**Exercise**
Which lines in the data below contain the string "Hüseyni"? Show each one.

**Records**
━━━━━━━━
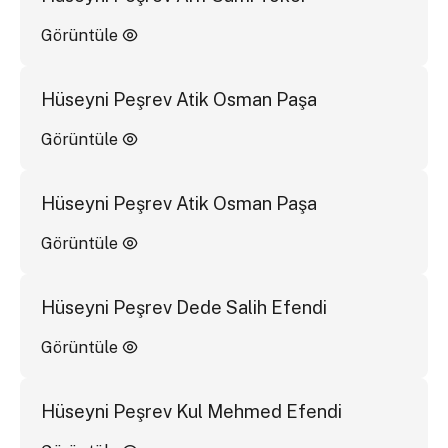
Görüntüle
Hüseyni Peşrev Atik Osman Paşa
Görüntüle
Hüseyni Peşrev Atik Osman Paşa
Görüntüle
Hüseyni Peşrev Dede Salih Efendi
Görüntüle
Hüseyni Peşrev Kul Mehmed Efendi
━━━━━━━━
**Answer box**
Hüseyni Peşrev Atik Osman Paşa
Hüseyni Peşrev Atik Osman Paşa
Hüseyni Peşrev Dede Salih Efendi
Hüseyni Peşrev Kul Mehmed Efendi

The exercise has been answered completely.